───── DATASET EXTRACT ─────

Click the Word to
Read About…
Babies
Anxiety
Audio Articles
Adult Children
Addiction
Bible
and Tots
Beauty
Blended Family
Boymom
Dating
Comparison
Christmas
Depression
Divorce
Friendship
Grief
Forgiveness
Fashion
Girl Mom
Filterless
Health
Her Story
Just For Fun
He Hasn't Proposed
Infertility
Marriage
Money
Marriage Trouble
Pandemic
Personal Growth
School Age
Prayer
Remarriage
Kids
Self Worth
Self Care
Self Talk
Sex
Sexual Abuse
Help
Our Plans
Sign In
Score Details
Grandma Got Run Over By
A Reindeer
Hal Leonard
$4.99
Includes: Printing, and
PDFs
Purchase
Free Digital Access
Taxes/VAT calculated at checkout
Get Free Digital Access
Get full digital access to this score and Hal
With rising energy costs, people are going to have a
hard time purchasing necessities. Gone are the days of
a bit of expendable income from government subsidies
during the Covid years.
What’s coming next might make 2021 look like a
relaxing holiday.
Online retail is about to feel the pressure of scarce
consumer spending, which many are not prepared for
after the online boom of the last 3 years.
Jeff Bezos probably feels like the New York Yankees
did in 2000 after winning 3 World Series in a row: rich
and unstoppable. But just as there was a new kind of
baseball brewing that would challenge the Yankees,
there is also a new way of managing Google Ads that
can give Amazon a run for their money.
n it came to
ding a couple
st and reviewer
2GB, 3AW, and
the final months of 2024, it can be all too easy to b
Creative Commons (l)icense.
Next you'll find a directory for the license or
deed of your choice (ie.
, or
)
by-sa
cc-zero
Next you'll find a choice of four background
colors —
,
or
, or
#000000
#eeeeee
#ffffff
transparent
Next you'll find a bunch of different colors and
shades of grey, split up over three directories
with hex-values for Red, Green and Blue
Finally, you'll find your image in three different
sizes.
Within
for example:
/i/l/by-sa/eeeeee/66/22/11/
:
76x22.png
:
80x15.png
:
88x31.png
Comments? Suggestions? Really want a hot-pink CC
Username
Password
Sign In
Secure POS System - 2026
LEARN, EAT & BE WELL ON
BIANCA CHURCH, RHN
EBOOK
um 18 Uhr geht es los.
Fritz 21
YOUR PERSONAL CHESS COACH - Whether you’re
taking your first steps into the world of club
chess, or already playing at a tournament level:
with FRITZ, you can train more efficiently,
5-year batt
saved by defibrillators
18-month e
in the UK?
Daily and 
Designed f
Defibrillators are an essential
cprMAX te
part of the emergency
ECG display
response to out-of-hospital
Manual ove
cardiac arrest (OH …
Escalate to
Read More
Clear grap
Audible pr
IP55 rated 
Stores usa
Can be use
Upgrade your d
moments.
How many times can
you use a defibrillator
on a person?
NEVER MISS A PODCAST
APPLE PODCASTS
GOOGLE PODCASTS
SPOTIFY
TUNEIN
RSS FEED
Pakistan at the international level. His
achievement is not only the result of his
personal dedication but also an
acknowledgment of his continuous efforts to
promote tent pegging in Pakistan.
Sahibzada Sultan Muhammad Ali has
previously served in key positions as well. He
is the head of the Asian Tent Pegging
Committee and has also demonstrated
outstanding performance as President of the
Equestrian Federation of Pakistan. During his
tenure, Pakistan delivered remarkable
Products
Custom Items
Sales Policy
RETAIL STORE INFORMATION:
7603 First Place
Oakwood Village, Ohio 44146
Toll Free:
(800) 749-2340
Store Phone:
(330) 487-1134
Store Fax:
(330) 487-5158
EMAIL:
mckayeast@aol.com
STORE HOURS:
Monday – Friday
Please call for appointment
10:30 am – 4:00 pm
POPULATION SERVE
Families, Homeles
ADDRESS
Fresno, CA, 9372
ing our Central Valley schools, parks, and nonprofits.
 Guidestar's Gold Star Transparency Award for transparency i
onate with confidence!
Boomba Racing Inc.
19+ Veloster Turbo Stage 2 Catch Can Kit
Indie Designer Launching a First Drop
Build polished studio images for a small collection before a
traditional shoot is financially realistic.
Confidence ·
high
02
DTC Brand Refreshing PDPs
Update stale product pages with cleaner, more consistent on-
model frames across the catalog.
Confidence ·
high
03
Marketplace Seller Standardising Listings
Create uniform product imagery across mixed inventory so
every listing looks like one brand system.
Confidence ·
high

─────

Please copy the lines above from the line with "(800) 749-2340" up to and including the line with "Create uniform product", exactly as written and with nothing else.

(800) 749-2340
Store Phone:
(330) 487-1134
Store Fax:
(330) 487-5158
EMAIL:
mckayeast@aol.com
STORE HOURS:
Monday – Friday
Please call for appointment
10:30 am – 4:00 pm
POPULATION SERVE
Families, Homeles
ADDRESS
Fresno, CA, 9372
ing our Central Valley schools, parks, and nonprofits.
 Guidestar's Gold Star Transparency Award for transparency i
onate with confidence!
Boomba Racing Inc.
19+ Veloster Turbo Stage 2 Catch Can Kit
Indie Designer Launching a First Drop
Build polished studio images for a small collection before a
traditional shoot is financially realistic.
Confidence ·
high
02
DTC Brand Refreshing PDPs
Update stale product pages with cleaner, more consistent on-
model frames across the catalog.
Confidence ·
high
03
Marketplace Seller Standardising Listings
Create uniform product imagery across mixed inventory so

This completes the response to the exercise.